What is the series for for each?

Can you multiply (a₁+a₂+a₃+...)·(b₁+b₂+b₃+...) ?

It's: a₁b₁+a₁b₂+a₂b₁+a₁b₃+a₂b₂+a₃b₁...

 

[Punkyc7]

((-1)^n *((2x)^2n)/(2n!) and (-1^n)((x^2)^n) since our x is -x^2 in the 1/(1+x^2)

 

[Punkyc7]

Ok so how would you know when to stop the a1 and then move onto the a2 and so on... and yes your allowed to multiply them

 

[SammyS]

((-1)^n *((2x)^2n)/(2n!) and (-1^n)((x^2)^n) since our x is -x^2 in the 1/(1+x^2)

I suppose you mean that:

$$\cos(2x)=\sum_{n=0}^\infty \ (-1)^n\,\frac{(2x)^{2n}}{(2n)!}$$

and

$$\frac{1}{1+x^2}=\sum_{n=0}^\infty \ (-1)^{n}\,x^{2n}$$

Write out the first three terms for each and multiply. Of course group all the terms having the same power of x together.

$$\cos(2x)=1-2x^2+\frac{2x^4}{3}-\dots$$

$$\frac{1}{1+x^2}=1-\frac{1}{x^2}+\frac{1}{x^4}-\dots$$

Multiply them together.

What term(s) do you multiply, then sum, to get the constant term?

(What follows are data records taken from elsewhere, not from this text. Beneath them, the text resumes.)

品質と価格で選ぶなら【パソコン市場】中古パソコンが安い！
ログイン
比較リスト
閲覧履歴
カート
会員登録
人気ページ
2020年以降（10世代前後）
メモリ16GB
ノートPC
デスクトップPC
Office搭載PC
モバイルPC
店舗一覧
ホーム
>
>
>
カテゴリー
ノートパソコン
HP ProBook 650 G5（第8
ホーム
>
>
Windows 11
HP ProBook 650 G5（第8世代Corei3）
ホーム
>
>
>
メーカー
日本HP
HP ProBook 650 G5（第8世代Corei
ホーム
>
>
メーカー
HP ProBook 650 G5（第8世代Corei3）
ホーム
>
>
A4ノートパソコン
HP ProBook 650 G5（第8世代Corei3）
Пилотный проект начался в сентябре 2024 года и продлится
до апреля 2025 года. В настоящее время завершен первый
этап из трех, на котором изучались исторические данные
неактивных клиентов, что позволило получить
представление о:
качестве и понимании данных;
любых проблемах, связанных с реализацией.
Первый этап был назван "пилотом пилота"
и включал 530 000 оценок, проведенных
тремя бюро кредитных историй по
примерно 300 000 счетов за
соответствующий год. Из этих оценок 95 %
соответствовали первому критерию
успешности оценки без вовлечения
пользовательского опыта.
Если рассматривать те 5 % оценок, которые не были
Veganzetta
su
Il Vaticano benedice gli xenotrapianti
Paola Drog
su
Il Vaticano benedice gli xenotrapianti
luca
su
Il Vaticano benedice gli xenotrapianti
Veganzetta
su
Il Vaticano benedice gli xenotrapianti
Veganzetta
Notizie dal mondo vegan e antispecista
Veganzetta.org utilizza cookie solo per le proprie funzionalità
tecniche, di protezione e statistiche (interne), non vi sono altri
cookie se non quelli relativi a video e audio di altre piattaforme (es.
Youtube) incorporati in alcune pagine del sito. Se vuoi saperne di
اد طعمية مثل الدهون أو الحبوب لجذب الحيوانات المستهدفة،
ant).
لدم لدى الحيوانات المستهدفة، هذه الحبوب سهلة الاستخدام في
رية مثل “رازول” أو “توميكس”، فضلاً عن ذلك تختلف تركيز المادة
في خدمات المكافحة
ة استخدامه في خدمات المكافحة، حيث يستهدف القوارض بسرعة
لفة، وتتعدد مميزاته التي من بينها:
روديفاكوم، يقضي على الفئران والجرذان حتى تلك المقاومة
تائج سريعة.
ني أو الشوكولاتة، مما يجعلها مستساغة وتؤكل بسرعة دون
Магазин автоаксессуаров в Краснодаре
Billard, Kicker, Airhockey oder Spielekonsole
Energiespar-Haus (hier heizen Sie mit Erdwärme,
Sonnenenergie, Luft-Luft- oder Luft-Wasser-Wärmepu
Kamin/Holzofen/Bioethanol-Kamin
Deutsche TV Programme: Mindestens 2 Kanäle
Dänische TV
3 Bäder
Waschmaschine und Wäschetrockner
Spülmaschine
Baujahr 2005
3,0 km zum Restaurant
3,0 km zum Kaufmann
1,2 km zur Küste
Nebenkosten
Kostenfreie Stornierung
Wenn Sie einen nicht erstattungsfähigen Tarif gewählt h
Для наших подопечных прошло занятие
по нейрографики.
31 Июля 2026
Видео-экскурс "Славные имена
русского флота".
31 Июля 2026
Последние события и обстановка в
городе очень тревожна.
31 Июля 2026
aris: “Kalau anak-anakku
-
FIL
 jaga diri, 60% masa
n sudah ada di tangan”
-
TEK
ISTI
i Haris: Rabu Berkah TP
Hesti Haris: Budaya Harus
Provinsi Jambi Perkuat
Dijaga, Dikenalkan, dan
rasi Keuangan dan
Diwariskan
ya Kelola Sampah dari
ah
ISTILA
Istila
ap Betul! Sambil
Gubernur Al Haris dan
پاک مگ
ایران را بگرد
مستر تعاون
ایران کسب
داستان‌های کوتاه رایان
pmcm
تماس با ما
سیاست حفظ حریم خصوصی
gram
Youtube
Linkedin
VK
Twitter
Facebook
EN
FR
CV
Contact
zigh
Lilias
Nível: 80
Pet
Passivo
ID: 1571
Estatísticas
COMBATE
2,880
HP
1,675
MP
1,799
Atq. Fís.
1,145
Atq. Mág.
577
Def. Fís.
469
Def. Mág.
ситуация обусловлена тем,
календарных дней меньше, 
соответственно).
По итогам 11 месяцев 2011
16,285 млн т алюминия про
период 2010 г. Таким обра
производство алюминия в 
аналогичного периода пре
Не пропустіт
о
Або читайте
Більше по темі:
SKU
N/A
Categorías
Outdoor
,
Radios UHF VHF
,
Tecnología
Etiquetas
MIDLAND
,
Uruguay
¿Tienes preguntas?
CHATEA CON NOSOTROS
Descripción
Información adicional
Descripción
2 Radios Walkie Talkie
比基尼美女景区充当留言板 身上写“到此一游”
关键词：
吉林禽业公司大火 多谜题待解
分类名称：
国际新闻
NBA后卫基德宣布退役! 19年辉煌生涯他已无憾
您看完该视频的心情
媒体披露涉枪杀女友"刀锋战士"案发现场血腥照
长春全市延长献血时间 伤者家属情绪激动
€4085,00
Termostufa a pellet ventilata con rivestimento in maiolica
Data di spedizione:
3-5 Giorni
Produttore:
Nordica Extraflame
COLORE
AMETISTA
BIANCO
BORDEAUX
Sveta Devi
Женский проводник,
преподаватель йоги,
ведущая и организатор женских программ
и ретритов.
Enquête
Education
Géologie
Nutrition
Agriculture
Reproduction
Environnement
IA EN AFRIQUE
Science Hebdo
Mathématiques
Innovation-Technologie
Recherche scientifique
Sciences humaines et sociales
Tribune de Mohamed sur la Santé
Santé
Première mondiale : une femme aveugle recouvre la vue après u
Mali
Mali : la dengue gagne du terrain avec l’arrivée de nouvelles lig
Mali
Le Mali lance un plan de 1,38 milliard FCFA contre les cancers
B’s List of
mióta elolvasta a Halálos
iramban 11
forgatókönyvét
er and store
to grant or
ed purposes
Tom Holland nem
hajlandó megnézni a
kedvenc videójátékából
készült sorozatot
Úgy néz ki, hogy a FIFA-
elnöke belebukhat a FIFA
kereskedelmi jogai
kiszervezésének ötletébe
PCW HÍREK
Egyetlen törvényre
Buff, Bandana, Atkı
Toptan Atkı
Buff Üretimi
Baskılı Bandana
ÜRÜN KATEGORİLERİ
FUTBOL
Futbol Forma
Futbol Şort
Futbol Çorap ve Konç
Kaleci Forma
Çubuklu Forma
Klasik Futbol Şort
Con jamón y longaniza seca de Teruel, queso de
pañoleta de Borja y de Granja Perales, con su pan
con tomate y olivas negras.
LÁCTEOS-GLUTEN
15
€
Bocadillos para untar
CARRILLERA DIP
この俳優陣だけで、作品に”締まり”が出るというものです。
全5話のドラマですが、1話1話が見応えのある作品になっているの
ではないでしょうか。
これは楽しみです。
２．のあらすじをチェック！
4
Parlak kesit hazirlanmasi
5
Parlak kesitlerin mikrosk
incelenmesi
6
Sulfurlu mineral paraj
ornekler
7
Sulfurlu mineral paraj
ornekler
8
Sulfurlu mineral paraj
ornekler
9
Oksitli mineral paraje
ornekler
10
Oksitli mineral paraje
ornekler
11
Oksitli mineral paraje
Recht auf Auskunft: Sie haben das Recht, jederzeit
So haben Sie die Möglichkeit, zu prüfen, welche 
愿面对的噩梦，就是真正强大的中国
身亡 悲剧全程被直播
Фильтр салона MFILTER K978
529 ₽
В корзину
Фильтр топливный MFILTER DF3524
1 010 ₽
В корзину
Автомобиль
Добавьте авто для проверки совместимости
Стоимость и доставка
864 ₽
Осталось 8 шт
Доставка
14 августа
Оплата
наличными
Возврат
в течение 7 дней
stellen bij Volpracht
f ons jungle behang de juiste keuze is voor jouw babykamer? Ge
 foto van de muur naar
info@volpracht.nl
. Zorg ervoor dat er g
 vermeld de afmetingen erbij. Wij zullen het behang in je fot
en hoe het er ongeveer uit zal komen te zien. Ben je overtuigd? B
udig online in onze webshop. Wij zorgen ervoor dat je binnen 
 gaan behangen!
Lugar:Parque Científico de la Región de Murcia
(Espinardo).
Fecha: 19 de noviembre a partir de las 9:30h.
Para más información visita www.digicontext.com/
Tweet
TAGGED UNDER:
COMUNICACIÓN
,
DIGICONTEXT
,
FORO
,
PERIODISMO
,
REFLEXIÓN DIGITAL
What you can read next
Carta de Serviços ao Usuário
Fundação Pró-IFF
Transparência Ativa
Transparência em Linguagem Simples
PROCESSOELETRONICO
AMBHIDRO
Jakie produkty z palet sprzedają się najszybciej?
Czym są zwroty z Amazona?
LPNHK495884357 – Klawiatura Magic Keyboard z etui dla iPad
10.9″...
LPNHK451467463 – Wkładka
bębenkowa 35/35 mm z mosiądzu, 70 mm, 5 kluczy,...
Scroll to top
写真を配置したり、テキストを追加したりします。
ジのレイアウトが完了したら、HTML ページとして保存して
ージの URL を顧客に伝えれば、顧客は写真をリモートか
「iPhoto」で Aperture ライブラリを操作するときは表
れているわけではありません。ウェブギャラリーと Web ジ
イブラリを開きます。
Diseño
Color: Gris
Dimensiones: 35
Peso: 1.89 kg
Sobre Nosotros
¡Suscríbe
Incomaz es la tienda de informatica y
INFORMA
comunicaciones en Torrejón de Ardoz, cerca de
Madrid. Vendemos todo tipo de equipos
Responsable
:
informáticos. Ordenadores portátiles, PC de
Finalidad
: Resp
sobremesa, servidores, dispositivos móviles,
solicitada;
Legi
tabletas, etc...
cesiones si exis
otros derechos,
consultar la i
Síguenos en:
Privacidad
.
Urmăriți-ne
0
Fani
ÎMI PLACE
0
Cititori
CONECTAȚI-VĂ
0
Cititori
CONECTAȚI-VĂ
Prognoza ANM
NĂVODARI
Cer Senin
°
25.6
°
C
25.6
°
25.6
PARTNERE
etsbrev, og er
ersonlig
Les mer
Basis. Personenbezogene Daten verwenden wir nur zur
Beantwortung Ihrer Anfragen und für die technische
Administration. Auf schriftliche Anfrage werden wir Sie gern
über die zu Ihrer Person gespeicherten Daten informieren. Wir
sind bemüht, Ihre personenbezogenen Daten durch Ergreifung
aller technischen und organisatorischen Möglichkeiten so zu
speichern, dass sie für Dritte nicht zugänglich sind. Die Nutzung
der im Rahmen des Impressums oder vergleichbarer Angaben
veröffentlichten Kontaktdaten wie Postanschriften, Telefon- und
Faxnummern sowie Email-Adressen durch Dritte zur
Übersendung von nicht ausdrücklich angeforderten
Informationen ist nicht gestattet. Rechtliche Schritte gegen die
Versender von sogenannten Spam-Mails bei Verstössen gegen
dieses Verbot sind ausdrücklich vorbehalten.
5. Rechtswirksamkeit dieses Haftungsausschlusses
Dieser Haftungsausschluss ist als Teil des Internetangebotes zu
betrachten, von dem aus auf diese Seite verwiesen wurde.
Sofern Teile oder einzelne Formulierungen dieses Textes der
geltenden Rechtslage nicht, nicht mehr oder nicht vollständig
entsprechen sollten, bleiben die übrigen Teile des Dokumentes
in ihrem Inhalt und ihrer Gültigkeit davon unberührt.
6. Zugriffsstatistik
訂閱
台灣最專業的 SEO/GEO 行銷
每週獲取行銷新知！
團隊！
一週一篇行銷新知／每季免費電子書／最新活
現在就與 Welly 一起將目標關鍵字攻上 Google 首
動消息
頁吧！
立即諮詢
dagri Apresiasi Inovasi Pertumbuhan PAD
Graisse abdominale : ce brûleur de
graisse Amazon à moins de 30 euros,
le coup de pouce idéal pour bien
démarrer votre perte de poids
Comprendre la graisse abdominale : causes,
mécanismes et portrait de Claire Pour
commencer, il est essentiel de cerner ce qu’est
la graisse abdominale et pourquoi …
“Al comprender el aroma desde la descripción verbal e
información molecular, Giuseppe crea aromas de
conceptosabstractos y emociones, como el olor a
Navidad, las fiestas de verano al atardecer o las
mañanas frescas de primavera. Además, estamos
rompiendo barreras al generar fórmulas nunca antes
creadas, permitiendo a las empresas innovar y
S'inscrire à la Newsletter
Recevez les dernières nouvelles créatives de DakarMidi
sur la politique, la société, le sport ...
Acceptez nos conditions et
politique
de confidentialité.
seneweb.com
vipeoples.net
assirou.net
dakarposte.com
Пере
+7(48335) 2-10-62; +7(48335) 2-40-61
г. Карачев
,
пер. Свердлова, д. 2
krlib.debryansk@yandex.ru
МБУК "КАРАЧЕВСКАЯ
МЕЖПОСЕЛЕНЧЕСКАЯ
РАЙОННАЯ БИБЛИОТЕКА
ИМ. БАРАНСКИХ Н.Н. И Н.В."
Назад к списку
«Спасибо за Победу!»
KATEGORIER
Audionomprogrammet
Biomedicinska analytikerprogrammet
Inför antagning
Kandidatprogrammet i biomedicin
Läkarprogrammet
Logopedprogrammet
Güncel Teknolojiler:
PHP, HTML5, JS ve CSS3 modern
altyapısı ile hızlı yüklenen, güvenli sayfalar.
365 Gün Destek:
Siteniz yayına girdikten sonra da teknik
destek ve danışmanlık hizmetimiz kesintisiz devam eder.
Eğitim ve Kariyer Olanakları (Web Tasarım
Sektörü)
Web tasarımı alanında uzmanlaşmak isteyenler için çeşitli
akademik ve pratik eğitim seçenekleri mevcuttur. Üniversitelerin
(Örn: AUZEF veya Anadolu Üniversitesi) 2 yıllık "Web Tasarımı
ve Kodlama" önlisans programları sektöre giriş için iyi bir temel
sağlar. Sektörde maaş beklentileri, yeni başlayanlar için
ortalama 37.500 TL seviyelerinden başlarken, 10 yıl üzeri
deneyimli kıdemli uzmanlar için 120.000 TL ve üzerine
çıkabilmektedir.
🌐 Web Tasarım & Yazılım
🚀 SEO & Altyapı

What term(s) do you multiply, then sum, to get the linear (x¹) term? -Right, there is none.

What term(s) do you multiply, then sum, to get the squared (x²) term?
…

 

[Punkyc7]

Thank you for your help it makes sense now

 

[SammyS]

Cool! Thanks for the THANKS! We often don't get that!